Other researchers have drawn from different bony indicators to restore what the faces of Einiosaurus and similar dinosaurs would have looked like. While the underlying ornamental structures are still prominent in ceratopsid skulls, the horns, bosses and spikes would have been covered in tough sheaths. Thus, in 2009, Tobin Hieronymus and colleagues used the relationship between facial integument and bone in living animals to reconstruct the extent of skin and horn on ceratopsids. While the preservation of the Einiosaurus material frustrated their efforts to detect all the skin and horn structures on the skull, Hieronymus and colleagues confirmed that the nasal horn was covered in a tough sheath and that Einiosaurus had large, rounded scales over the eyes. Artists can’t simply stretch skin over the dinosaur’s skull in restorations–the bone itself shows the presence of soft tissue ornamentation that rotted away long ago.
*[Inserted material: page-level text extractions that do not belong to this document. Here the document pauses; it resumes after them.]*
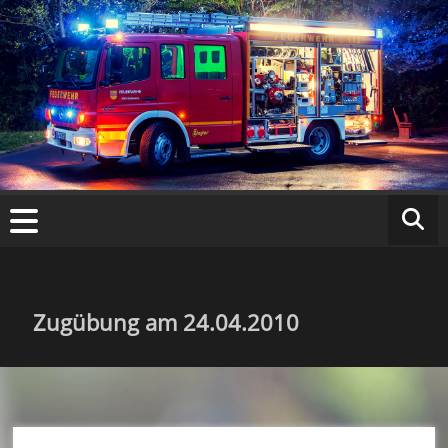
Zum
Inhalt
springen
Fr
ei
w
ill
ig
Zugübung am 24.04.2010
e
F
e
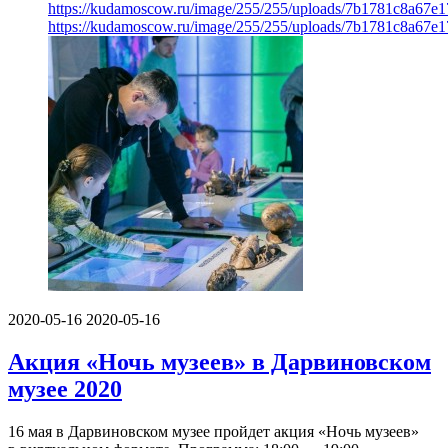
https://kudamoscow.ru/image/255/255/uploads/7b1781c8a67e1
https://kudamoscow.ru/image/255/255/uploads/7b1781c8a67e1
2020-05-16
2020-05-16
Акция «Ночь музеев» в Дарвиновском
музее 2020
16 мая в Дарвиновском музее пройдет акция «Ночь музеев»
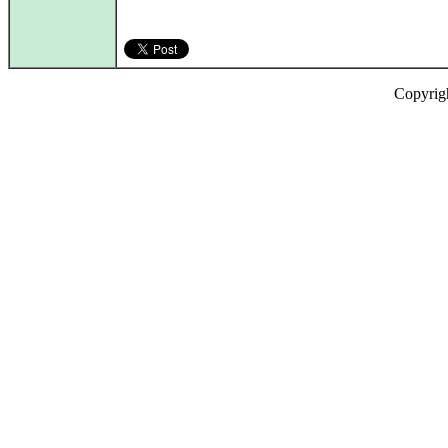
Copyrig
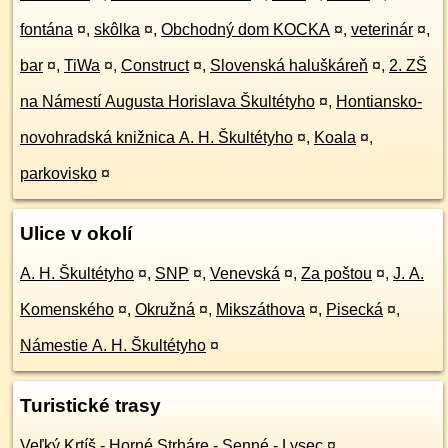
fontána
¤
,
skôlka
¤
,
Obchodný dom KOCKA
¤
,
veterinár
¤
,
bar
¤
,
TiWa
¤
,
Construct
¤
,
Slovenská haluškáreň
¤
,
2. ZŠ
na Námestí Augusta Horislava Škultétyho
¤
,
Hontiansko-
novohradská knižnica A. H. Škultétyho
¤
,
Koala
¤
,
parkovisko
¤
Ulice v okolí
A. H. Škultétyho
¤
,
SNP
¤
,
Venevská
¤
,
Za poštou
¤
,
J. A.
Komenského
¤
,
Okružná
¤
,
Mikszáthova
¤
,
Pisecká
¤
,
Námestie A. H. Škultétyho
¤
Turistické trasy
Veľký Krtíš - Horné Strháre - Senné - Lysec
¤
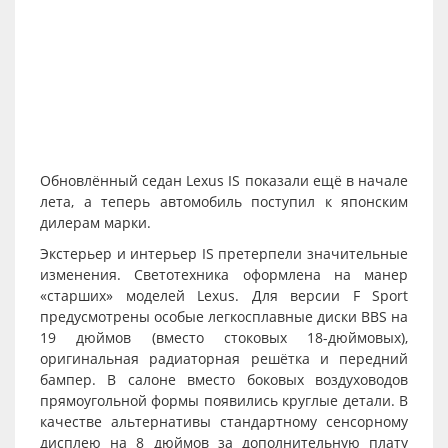
Обновлённый седан Lexus IS показали ещё в начале
лета, а теперь автомобиль поступил к японским
дилерам марки.
Экстерьер и интерьер IS претерпели значительные
изменения. Светотехника оформлена на манер
«старших» моделей Lexus. Для версии F Sport
предусмотрены особые легкосплавные диски BBS на
19 дюймов (вместо стоковых 18-дюймовых),
оригинальная радиаторная решётка и передний
бампер. В салоне вместо боковых воздуховодов
прямоугольной формы появились круглые детали. В
качестве альтернативы стандартному сенсорному
дисплею на 8 дюймов за дополнительную плату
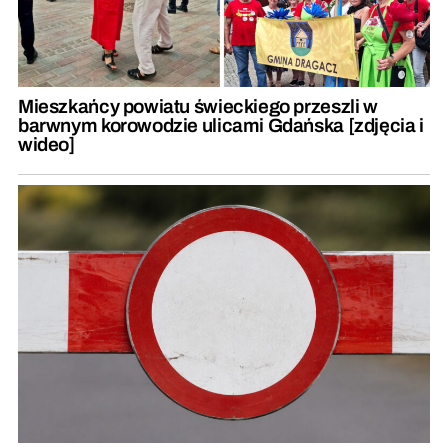
Mieszkańcy powiatu świeckiego przeszli w
barwnym korowodzie ulicami Gdańska [zdjęcia i
wideo]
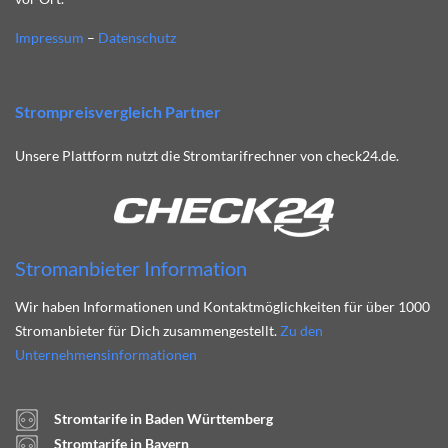
Impressum
–
Datenschutz
Strompreisvergleich Partner
Unsere Plattform nutzt die Stromtarifrechner von check24.de.
Stromanbieter Information
Wir haben Informationen und Kontaktmöglichkeiten für über 1000
Stromanbieter für Dich zusammengestellt.
Zu den
Unternehmensinformationen
Stromtarife in Baden Württemberg
Stromtarife in Bayern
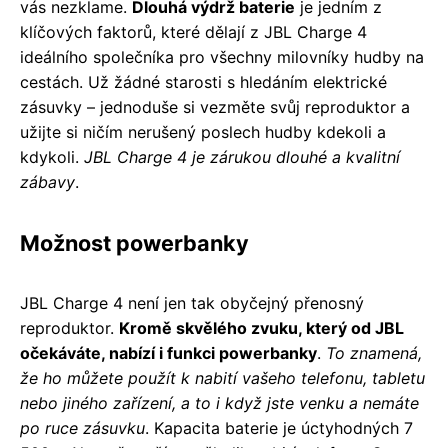
vás nezklame.
Dlouhá výdrž baterie
je jedním z
klíčových faktorů, které dělají z JBL Charge 4
ideálního společníka pro všechny milovníky hudby na
cestách. Už žádné starosti s hledáním elektrické
zásuvky – jednoduše si vezměte svůj reproduktor a
užijte si ničím nerušený poslech hudby kdekoli a
kdykoli.
JBL Charge 4 je zárukou dlouhé a kvalitní
zábavy
.
Možnost powerbanky
JBL Charge 4 není jen tak obyčejný přenosný
reproduktor.
Kromě skvělého zvuku, který od JBL
očekáváte, nabízí i funkci powerbanky
.
To znamená,
že ho můžete použít k nabití vašeho telefonu, tabletu
nebo jiného zařízení, a to i když jste venku a nemáte
po ruce zásuvku
. Kapacita baterie je úctyhodných 7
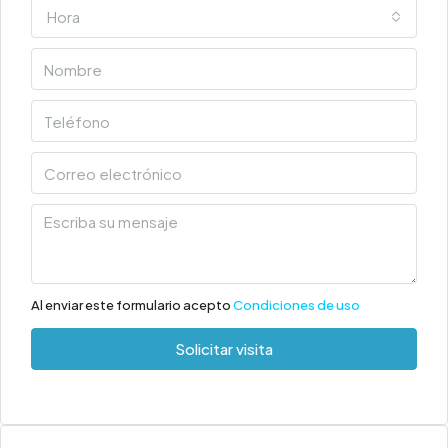
Hora
Al enviar este formulario acepto
Condiciones de uso
Solicitar visita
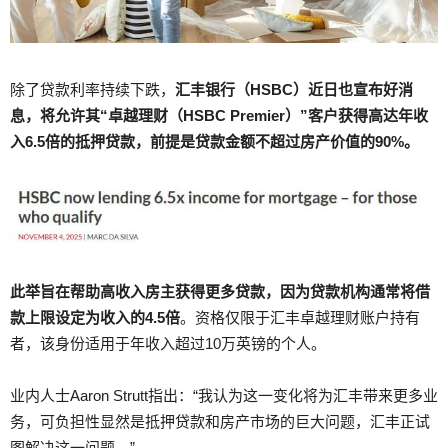
除了贷款利率持续下跌，
汇丰银行（HSBC）近日也宣布好消
息，将允许其“卓越理财（HSBC Premier）”客户获得高达年收
入6.5倍的抵押贷款，前提是贷款金额不超过房产价值的90%。
此举旨在帮助高收入房主获得更多贷款，因为贷款机构通常将借
款上限设定为收入的4.5倍
。资格仅限于汇丰卓越理财账户持有
者，该身份适用于年收入超过10万英镑的个人。
业内人士Aaron Strutt指出：“我认为这一变化将为汇丰带来更多业
务，可负担性显然是抵押贷款和房产市场的巨大问题，汇丰正试
图解决这一问题。”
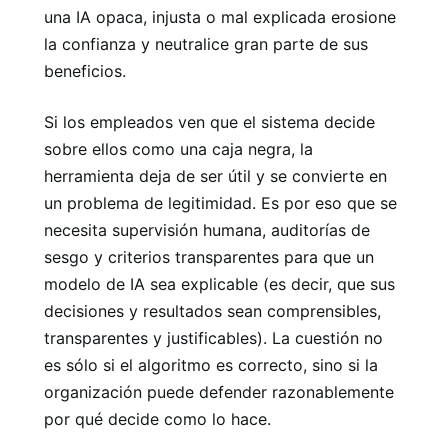
una IA opaca, injusta o mal explicada erosione
la confianza y neutralice gran parte de sus
beneficios.
Si los empleados ven que el sistema decide
sobre ellos como una caja negra, la
herramienta deja de ser útil y se convierte en
un problema de legitimidad. Es por eso que se
necesita supervisión humana, auditorías de
sesgo y criterios transparentes para que un
modelo de IA sea explicable (es decir, que sus
decisiones y resultados sean comprensibles,
transparentes y justificables). La cuestión no
es sólo si el algoritmo es correcto, sino si la
organización puede defender razonablemente
por qué decide como lo hace.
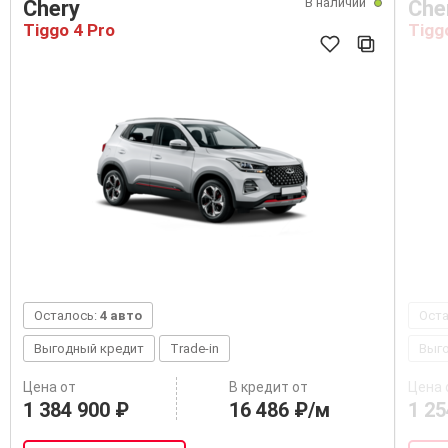
В наличии
Chery
Che
Tiggo 4 Pro
Tigg
Осталось:
4 авто
Ост
Выгодный кредит
Trade-in
Выг
Цена от
В кредит от
Цена 
1 384 900 ₽
16 486 ₽/м
1 25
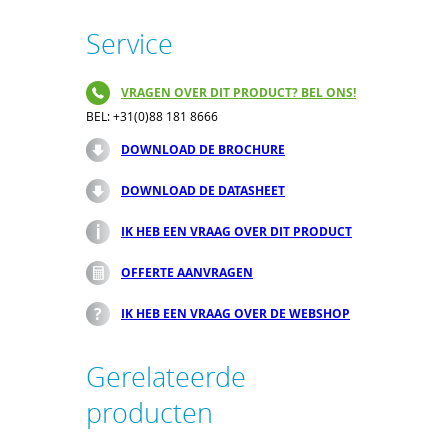
Service
VRAGEN OVER DIT PRODUCT? BEL ONS!
BEL: +31(0)88 181 8666
DOWNLOAD DE BROCHURE
DOWNLOAD DE DATASHEET
IK HEB EEN VRAAG OVER DIT PRODUCT
OFFERTE AANVRAGEN
IK HEB EEN VRAAG OVER DE WEBSHOP
Gerelateerde
producten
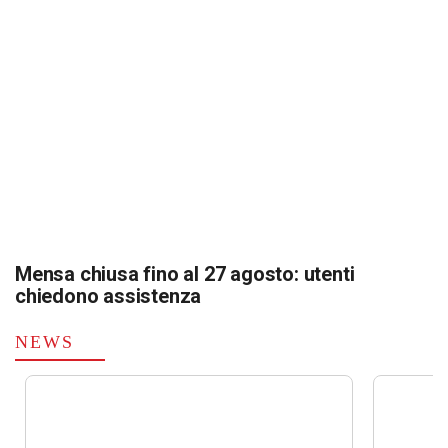
Mensa chiusa fino al 27 agosto: utenti
chiedono assistenza
NEWS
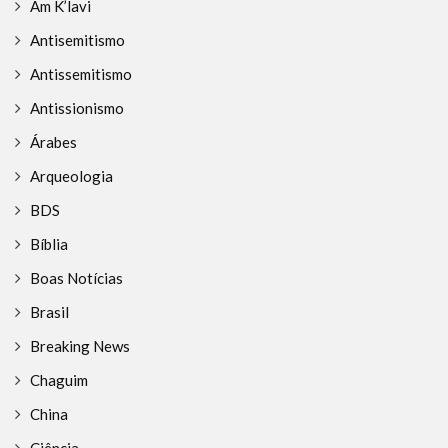
Am K’lavi
Antisemitismo
Antissemitismo
Antissionismo
Árabes
Arqueologia
BDS
Bíblia
Boas Notícias
Brasil
Breaking News
Chaguim
China
Ciência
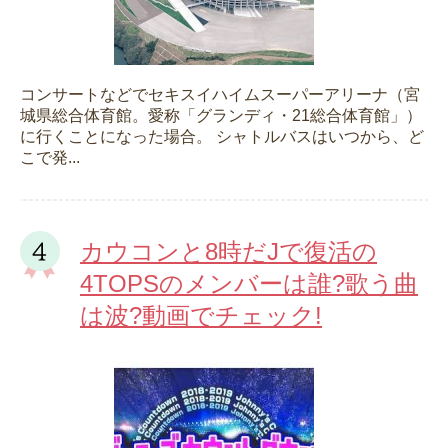
コンサートなどでセキスイハイムスーパーアリーナ（宮
城県総合体育館。愛称「グランディ・21総合体育館」）
に行くことになった場合。 シャトルバスはいつから、ど
こで発...
カウコンと8時だJで復活の
4TOPSのメンバーは誰?歌う曲
は波?動画でチェック!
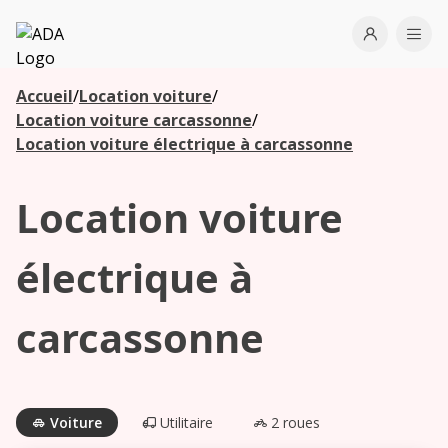
ADA
Open use
Ope
Accueil
/
Location voiture
/
Les
Location voiture carcassonne
/
agences à
Location voiture électrique à carcassonne
proximité
Location voiture
Commencez
votre
électrique à
recherche
pour voir les
carcassonne
agences à
proximité
Voiture
Utilitaire
2 roues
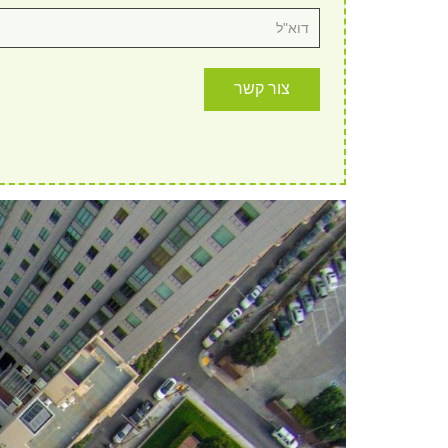
צור קשר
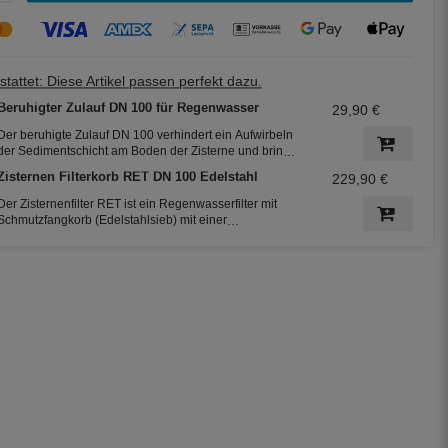
tattet: Diese Artikel passen perfekt dazu.
Beruhigter Zulauf DN 100 für Regenwasser
29,90 €
Der beruhigte Zulauf DN 100 verhindert ein Aufwirbeln
der Sedimentschicht am Boden der Zisterne und bringt
zusätzlich Sauerstoff in den unteren Teil des Wassers.
Zisternen Filterkorb RET DN 100 Edelstahl
229,90 €
So bleibt das Regenwasser frisch. Der beruhigte Zulauf
ist die 2. Reinigungsstufe in der Zisterne.
Der Zisternenfilter RET ist ein Regenwasserfilter mit
Schmutzfangkorb (Edelstahlsieb) mit einer
Maschenweite von 0,55 mm. Der Filter eignet sich
daher hervorragend für die Regenwassernutzung in der
Haustechnik und zur Gartenbewässerung.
As with most dinosaur species, we still know relatively little about the biology of Einiosaurus. We are limited to what is preserved in the rock, the technologies at our disposal and the state of paleontological theory. All the same, Einiosaurus is much more than a pretty face. The dinosaur was part of a rich, complex Cretaceous ecosystem, and one in a cast of billions in earth’s evolutionary drama. To me, at least, that is the most entrancing aspect of paleontology. We have only barely begun to plumb the depths of dinosaur diversity, and researchers will continue to introduce us to new species at a breakneck pace, but the true wonder and joy of paleontology lies in pursuing questions about the lives of animals we’ll sadly never observe in the flesh.

References:

Hieronymus, T., Witmer, L., Tanke, D., Currie, P. 2009. The facial integument of centrosaurine ceratopsids: Morphological and histological correlates of novel skin structures. The Anatomical Record 292: 1370-1396

Reizner, J. 2010. An ontogenetic series and population histology of the ceratopsid dinosaur Einiosaurus procurvicornis. Montana State University master’s thesis: 1-97

Rogers, R. 1990. Taphonomy of three dinosaur bone beds in the Upper Cretaceous Two Medicine Formation of northwestern Montana: evidence for drought-related mortality. PALAIOS 5 (5): 394–413.

Sampson, S. 1995. Two new horned dinosaurs from the Upper Cretaceous Two Medicine Formation of Montana; with a phylogenetic analysis of the Centrosaurinae (Ornithischia: Ceratopsidae). Journal of Vertebrate Paleontology 15 (4): 743–760.